BMW warned on Tuesday that 2018 earnings, margins and profits would all be lower than previously thought, as the German carmaker battles both rising costs and trade headwinds.
The group cited a number of factors, including costs to implement new emissions standards known as WLTP, which has led to “significant supply distortions in several European markets.”
It also blamed the US and China trade tit-for-tat, citing “continuing international trade conflicts [that] are aggravating the market situation and feeding uncertainty.”
China is BMW’s biggest market, while its largest production plant is in the US, and from there it ships tens of thousands of premium SUVs to China.
The Munich-based maker of luxury cars said automotive revenues are now forecast to be “slightly below” 2017 levels, versus a prior forecast for a slight increase.
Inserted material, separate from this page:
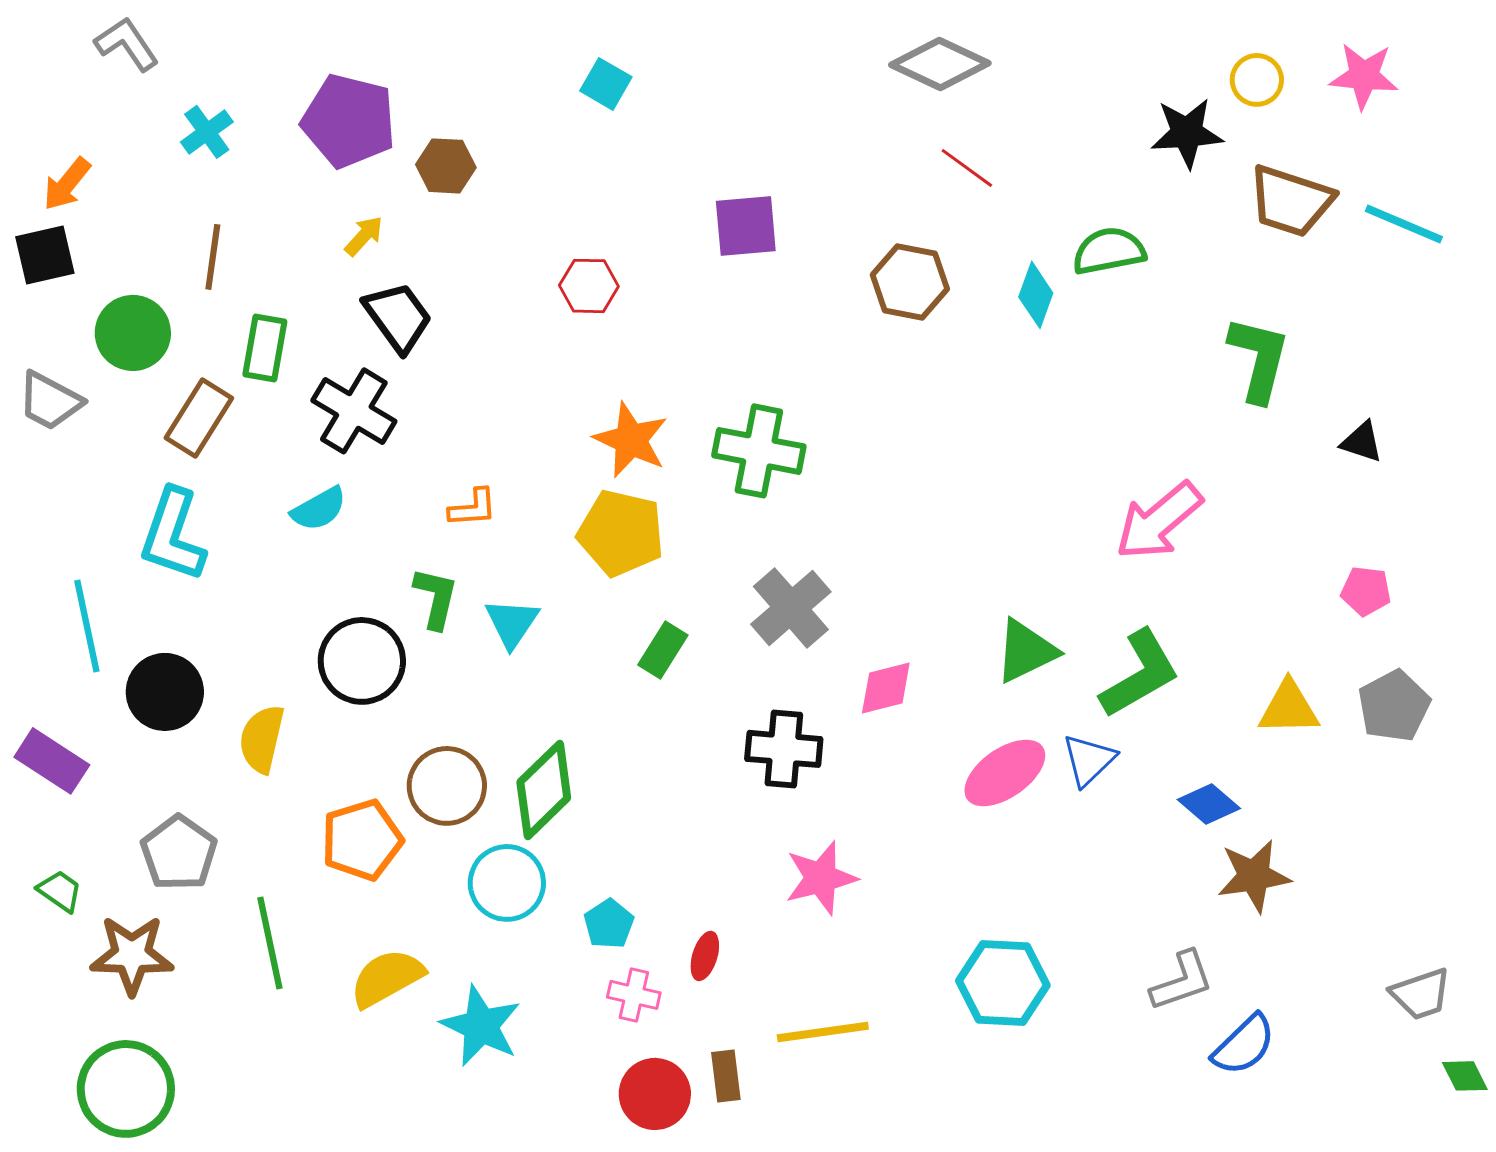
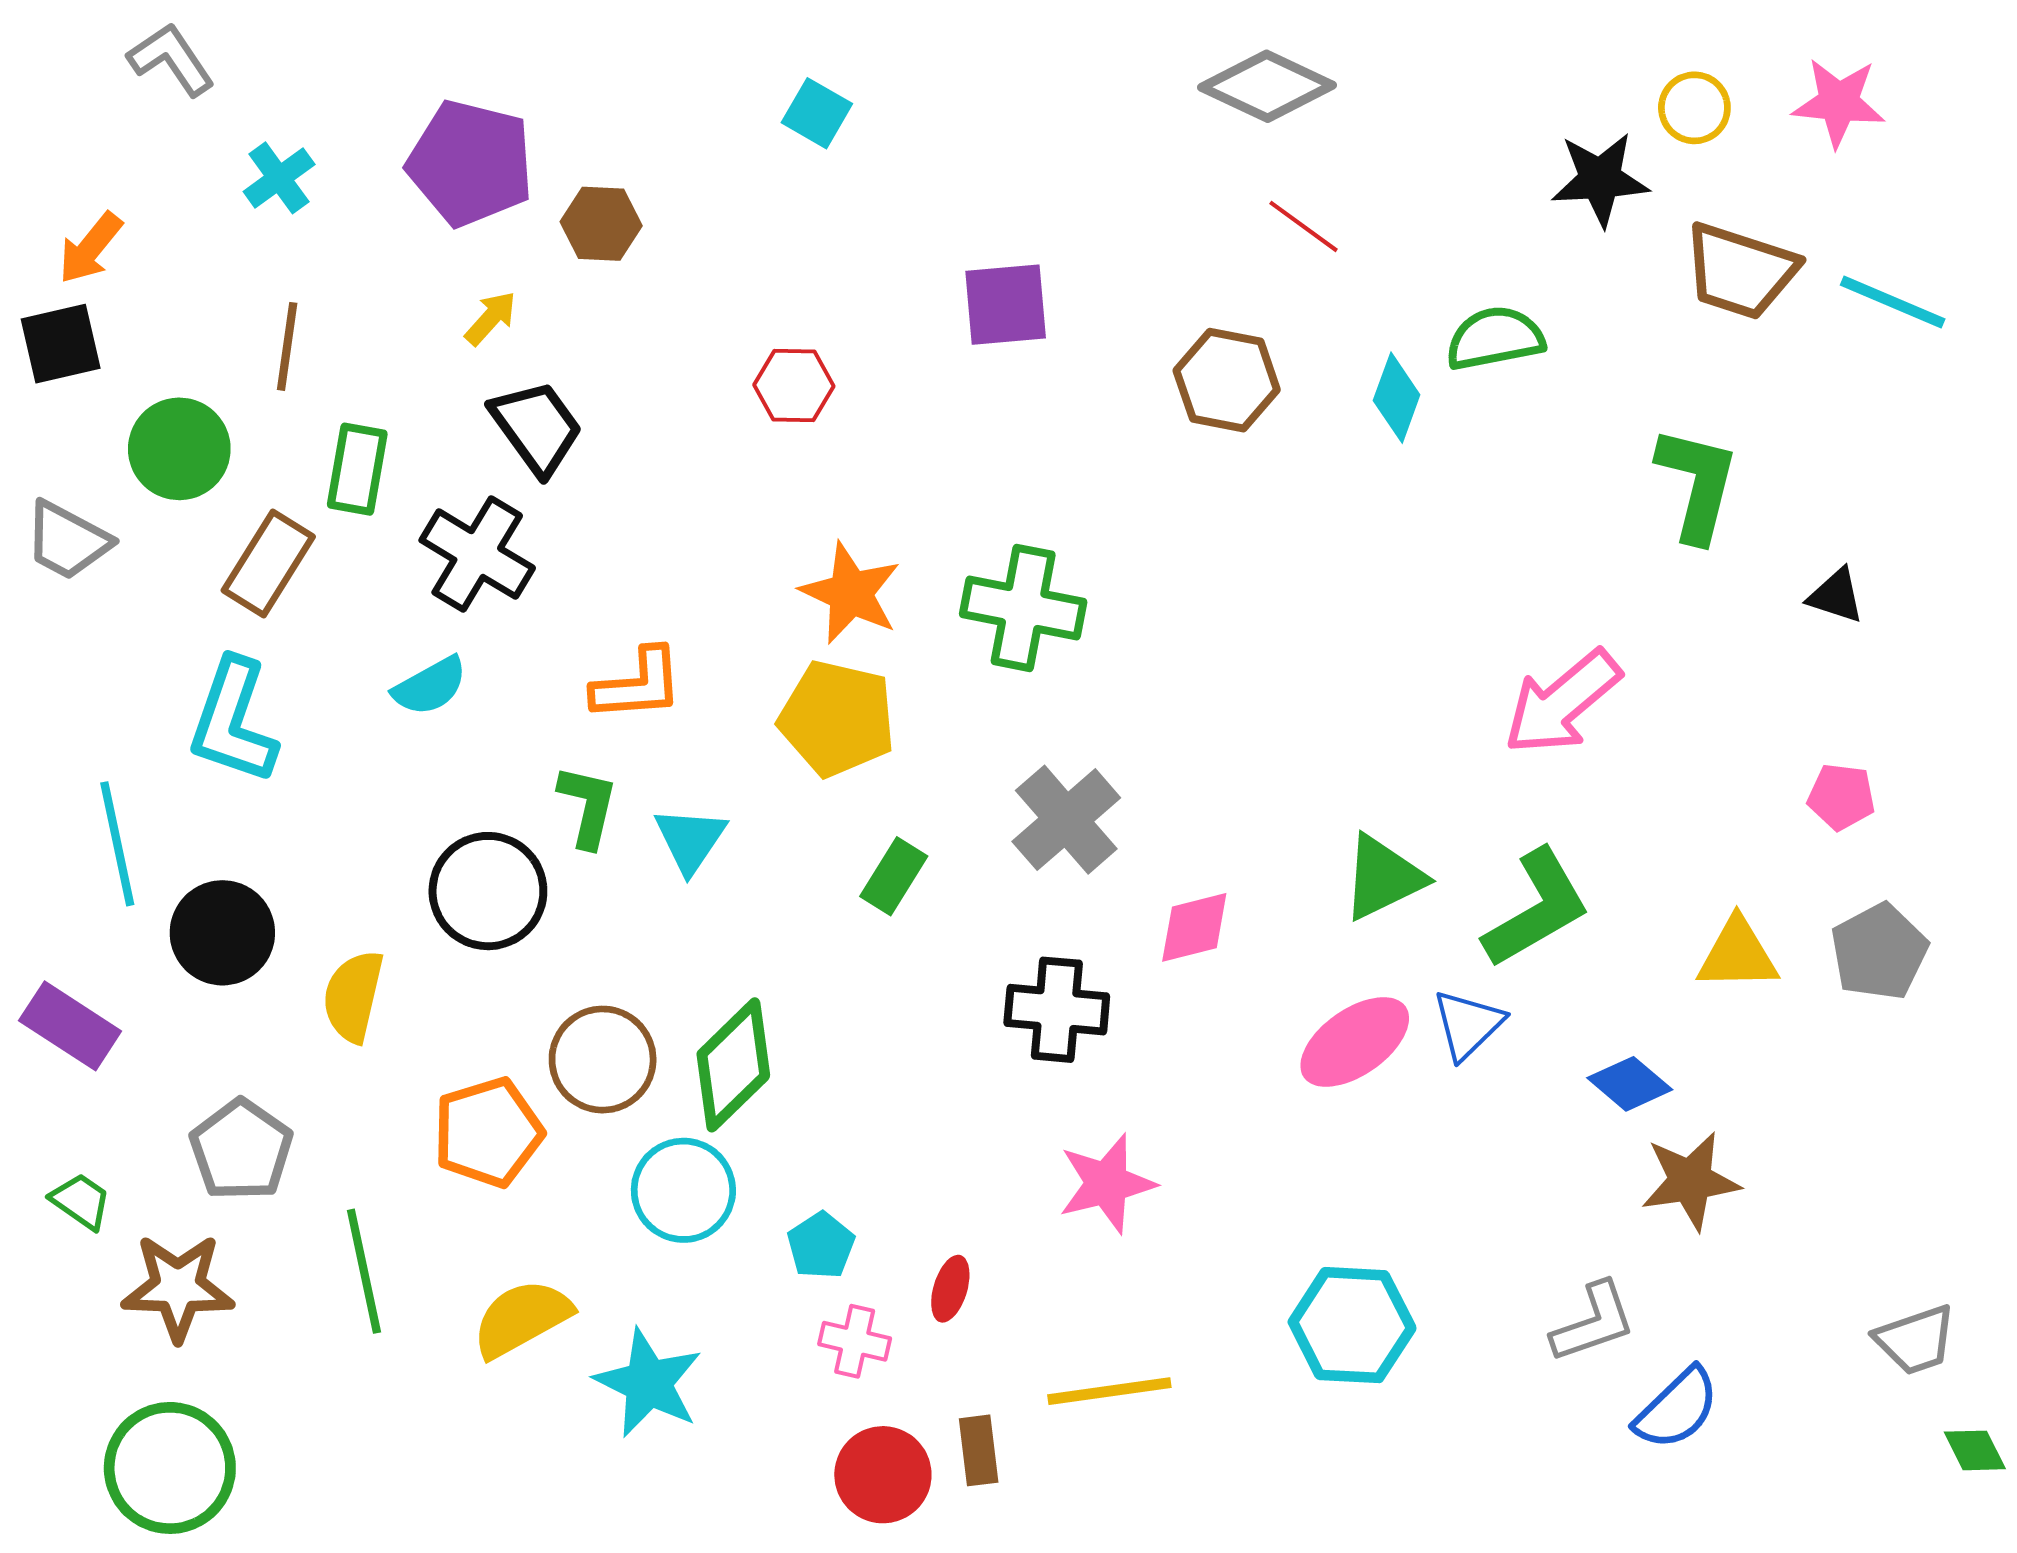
orange L-shape: (473, 508) -> (638, 685), size x1.4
EBIT margins in the automotive segment are now are expected to decrease from 8.9 per cent in 2017 to “at least 7 per cent”, meaning BMW could miss the 8-10 per cent margin corridor it has met for every quarter since early 2010. Maintaining this high margin while it invests in new technology has been a key goal for the carmaker, and one that has tended to be reiterated every quarter.
Profit before tax is also expected to moderately decline, compared to an earlier projection for it to match 2017 levels.
The profit warning is not especially surprising. BMW’s chief rival, Mercedes-parent Daimler, cut its own targets in June. On Monday, the independent investment bank Evercore ISI said BMW was facing myriad headwinds and it cut back its own estimates.
“The BMW Group remains fully committed to its goal of leading the transformation of the industry,” said Harald Krüger, chief executive.